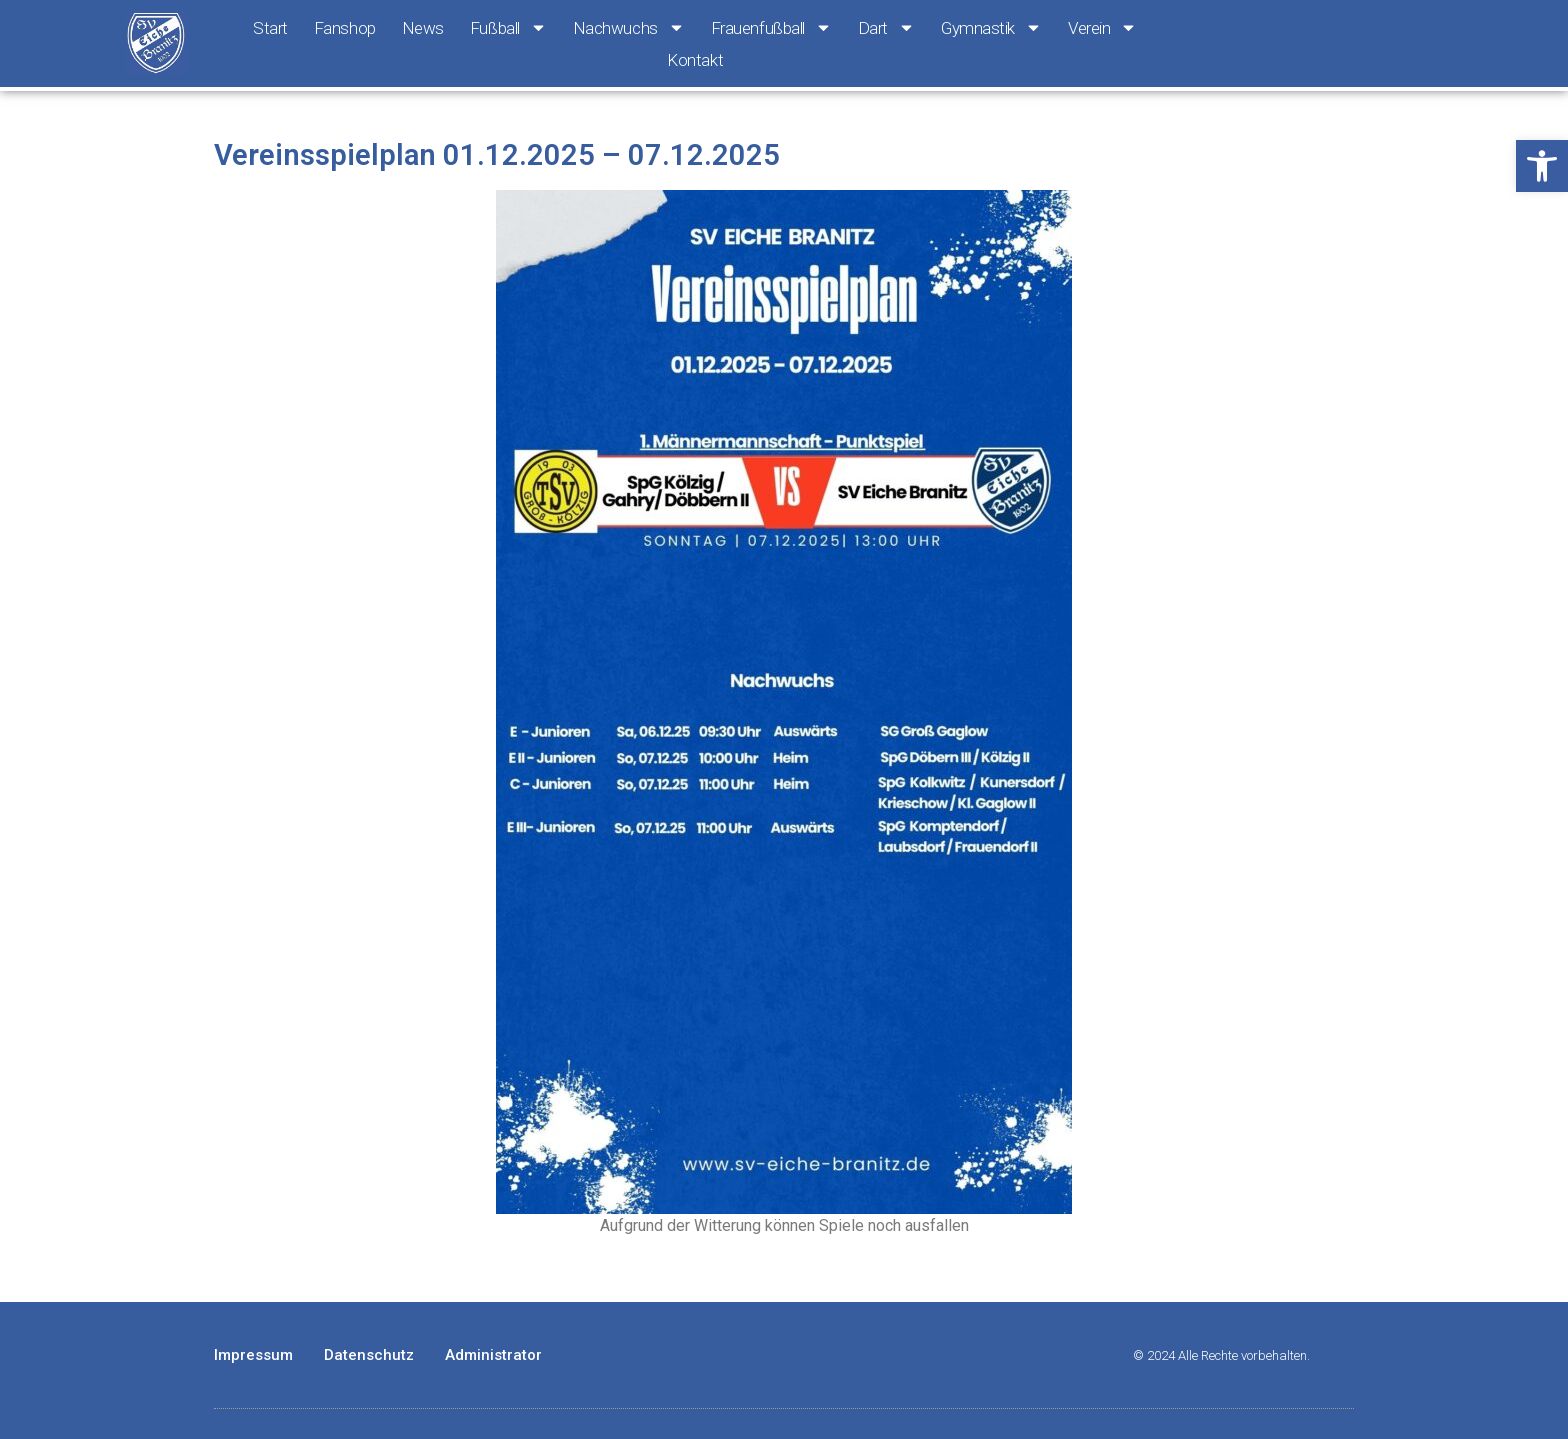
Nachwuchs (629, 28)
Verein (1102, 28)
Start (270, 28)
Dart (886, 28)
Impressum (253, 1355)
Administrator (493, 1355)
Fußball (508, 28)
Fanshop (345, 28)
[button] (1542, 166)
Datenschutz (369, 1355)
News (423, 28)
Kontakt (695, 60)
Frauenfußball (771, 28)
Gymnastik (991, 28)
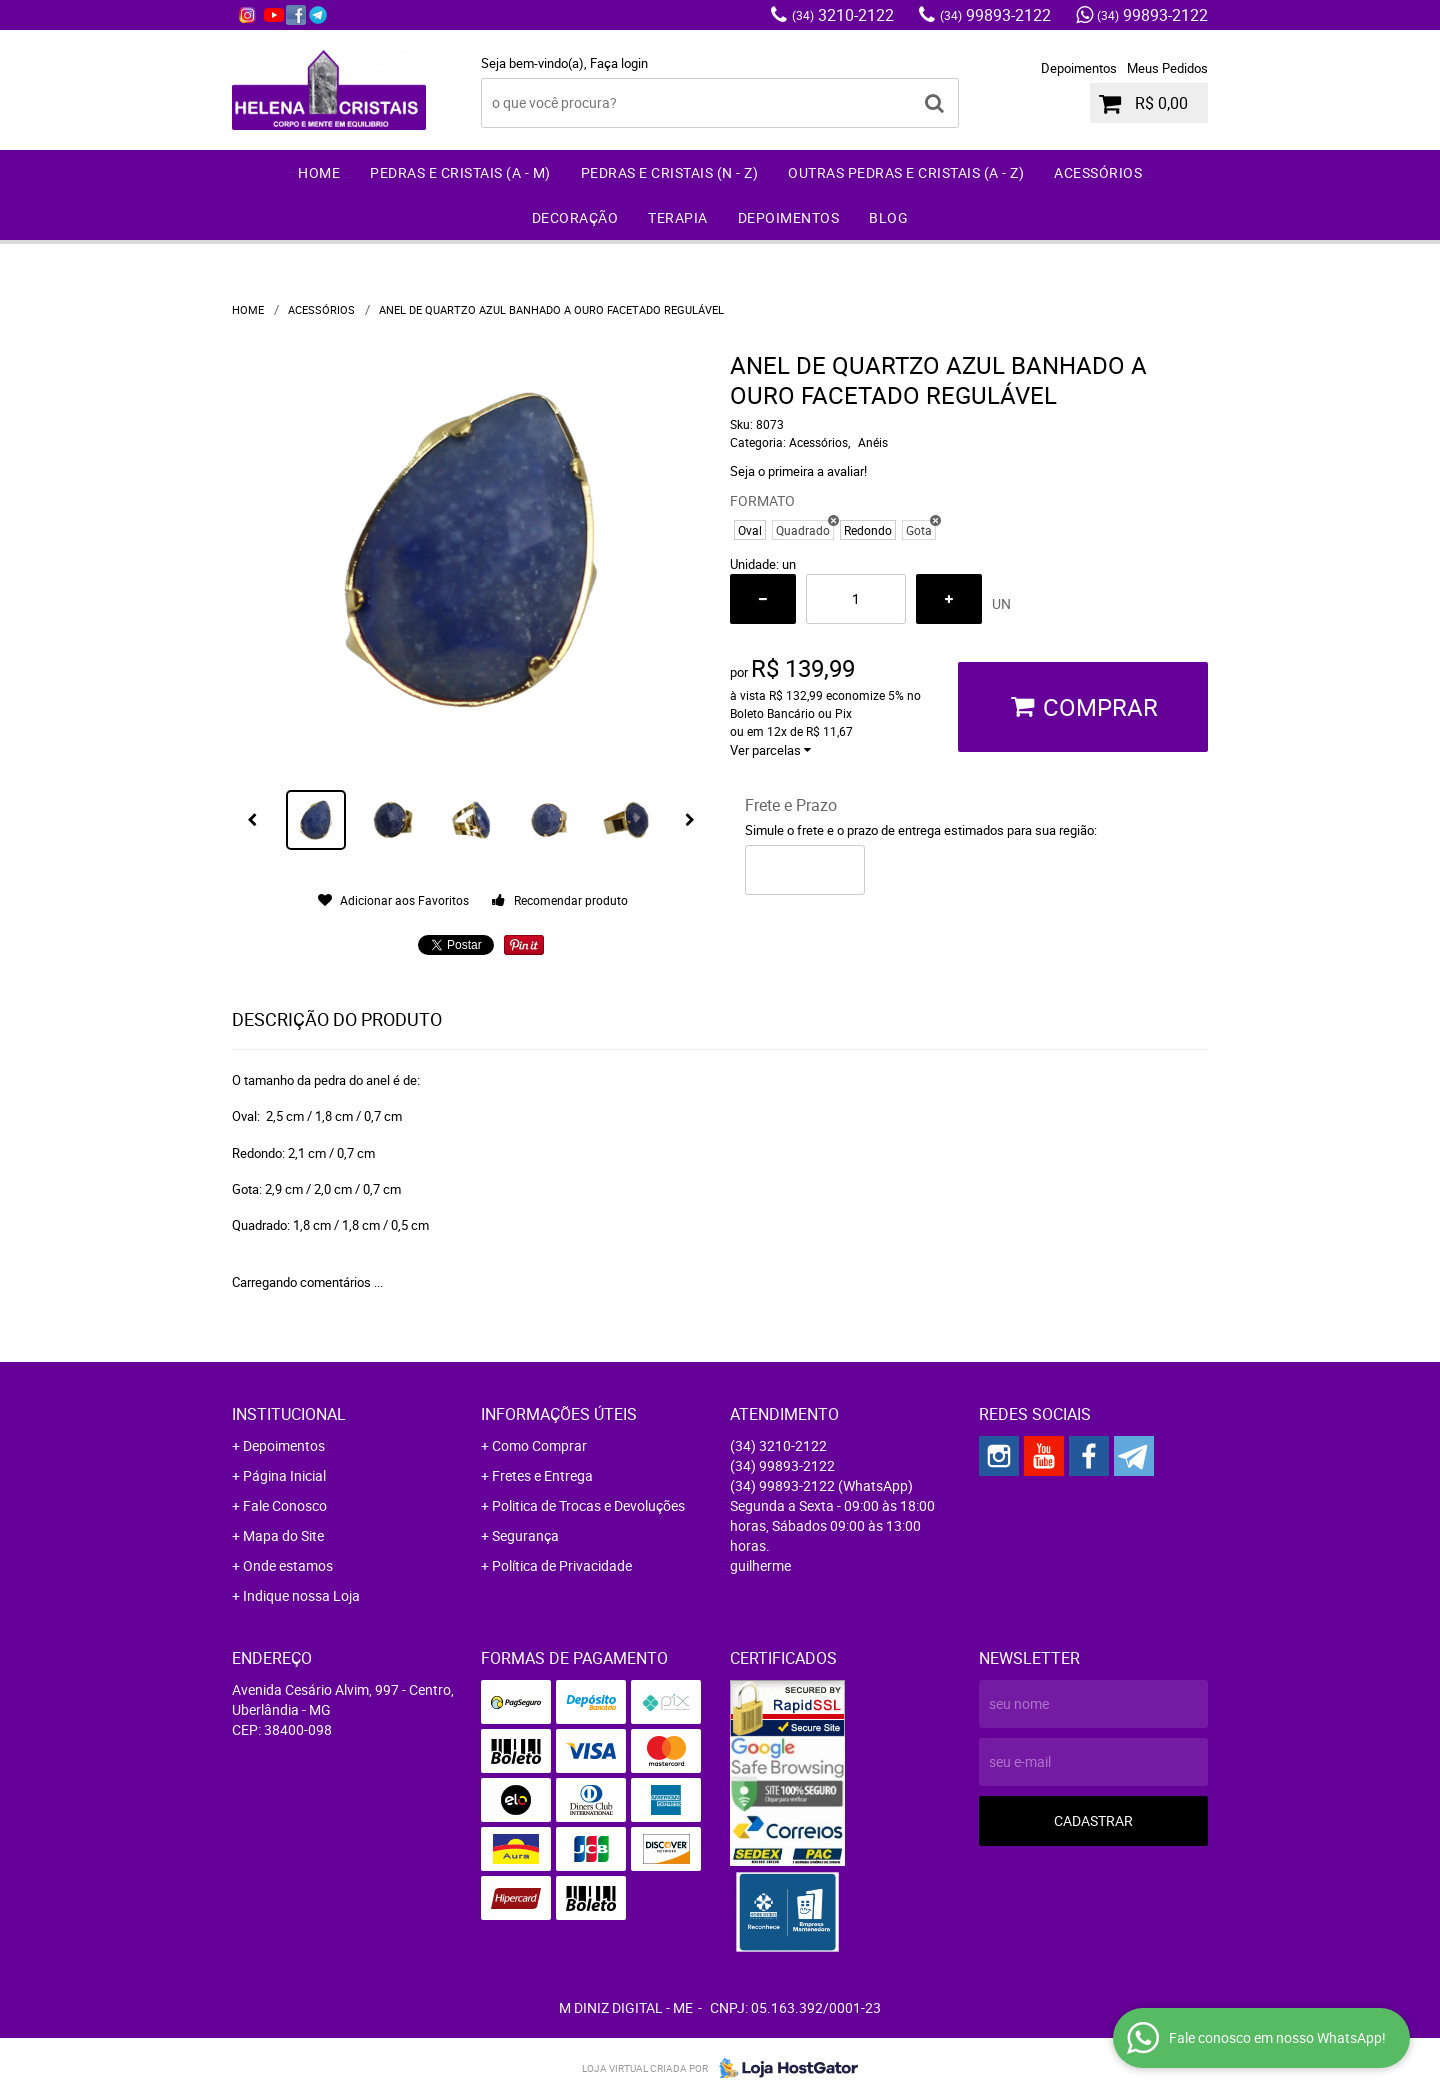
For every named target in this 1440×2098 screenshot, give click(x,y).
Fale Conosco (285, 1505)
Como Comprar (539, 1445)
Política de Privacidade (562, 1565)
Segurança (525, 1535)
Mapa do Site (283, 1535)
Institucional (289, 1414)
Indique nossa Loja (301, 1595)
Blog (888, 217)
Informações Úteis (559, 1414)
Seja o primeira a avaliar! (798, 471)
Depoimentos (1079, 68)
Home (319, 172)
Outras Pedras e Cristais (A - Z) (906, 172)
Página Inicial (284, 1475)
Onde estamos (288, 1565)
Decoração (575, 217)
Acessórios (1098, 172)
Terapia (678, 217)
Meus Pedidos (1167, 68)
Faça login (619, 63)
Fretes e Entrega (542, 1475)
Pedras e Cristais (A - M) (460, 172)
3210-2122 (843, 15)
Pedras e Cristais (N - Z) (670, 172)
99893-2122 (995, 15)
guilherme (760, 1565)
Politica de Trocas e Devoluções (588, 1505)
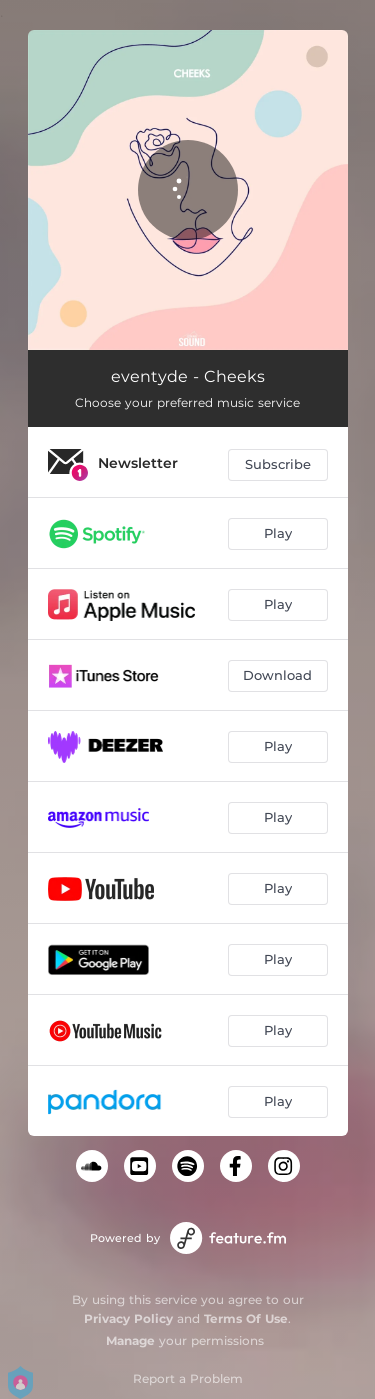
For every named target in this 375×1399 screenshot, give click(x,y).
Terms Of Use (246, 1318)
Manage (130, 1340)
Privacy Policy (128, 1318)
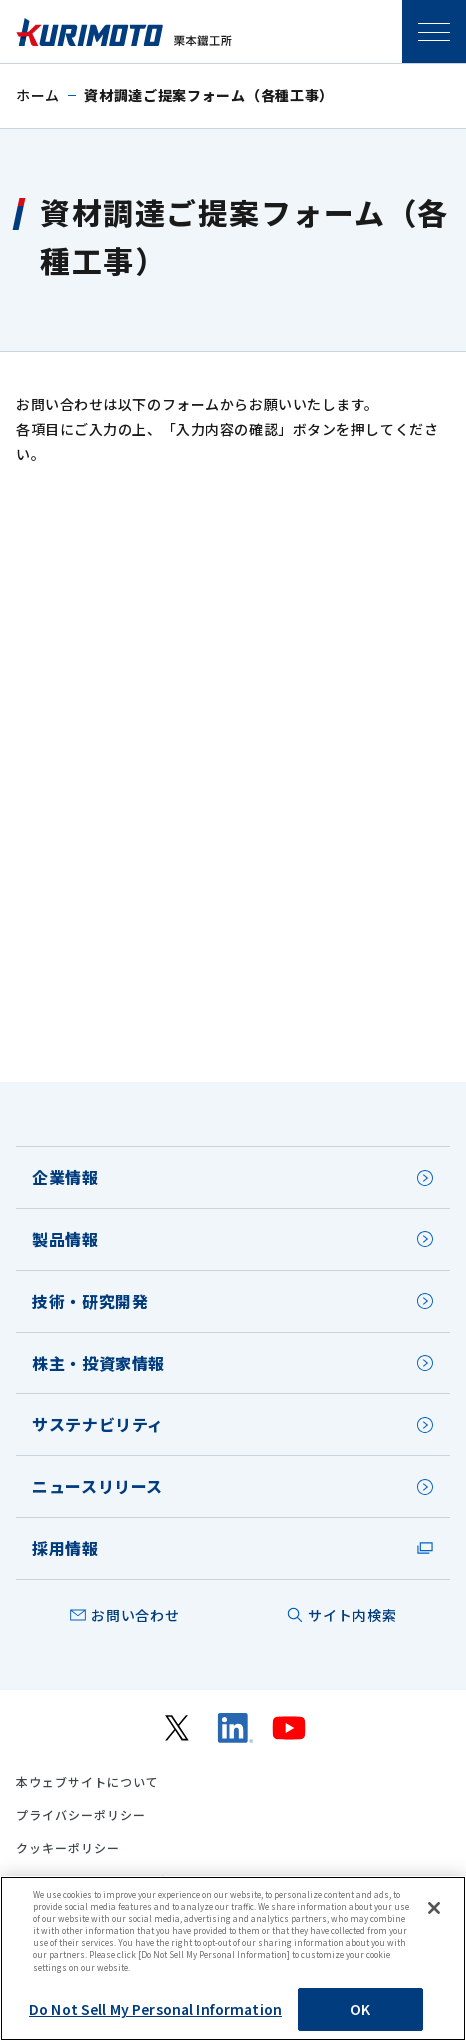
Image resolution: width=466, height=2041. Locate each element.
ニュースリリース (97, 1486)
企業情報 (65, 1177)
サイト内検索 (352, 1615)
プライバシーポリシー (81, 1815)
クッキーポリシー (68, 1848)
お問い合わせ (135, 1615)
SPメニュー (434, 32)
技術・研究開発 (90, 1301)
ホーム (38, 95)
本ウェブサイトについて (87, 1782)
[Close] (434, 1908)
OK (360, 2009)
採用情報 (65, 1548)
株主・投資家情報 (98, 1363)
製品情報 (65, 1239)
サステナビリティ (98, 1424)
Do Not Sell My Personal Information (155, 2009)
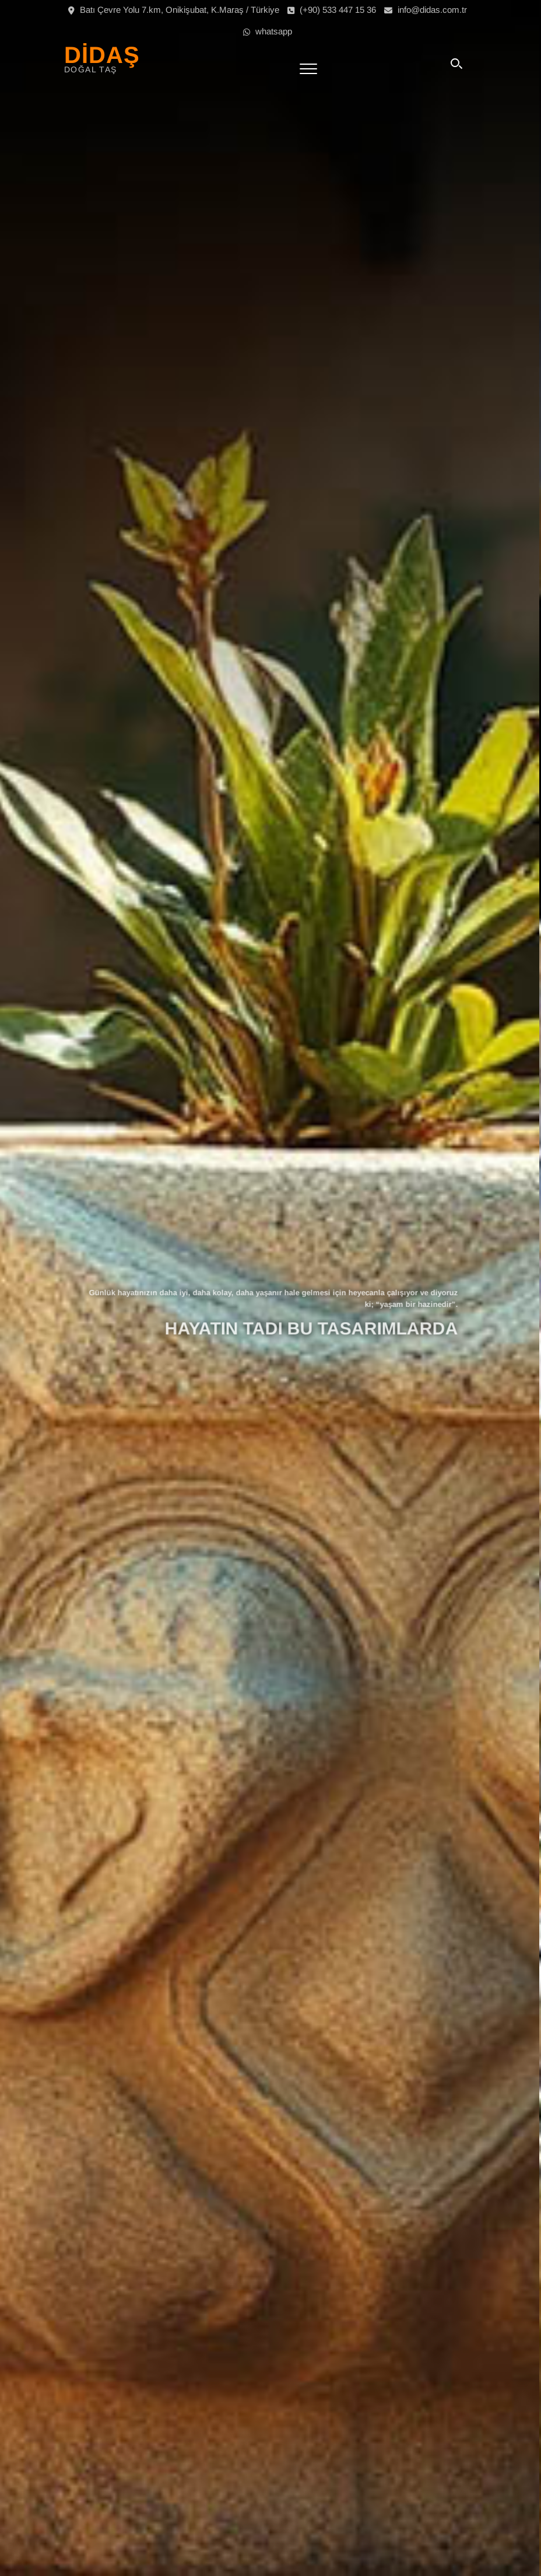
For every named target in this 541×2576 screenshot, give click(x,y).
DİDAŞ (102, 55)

-.-.-

- _EXERCISE GOAL_
For each line in the data above that contains the string "screenshot", extract the line.

- _WRITTEN ANSWER_
For every named target in this 1440×2098 screenshot, give click(x,y).
For every named target in this 375×1399 screenshot, give click(x,y).
For every named target in this 541×2576 screenshot, give click(x,y).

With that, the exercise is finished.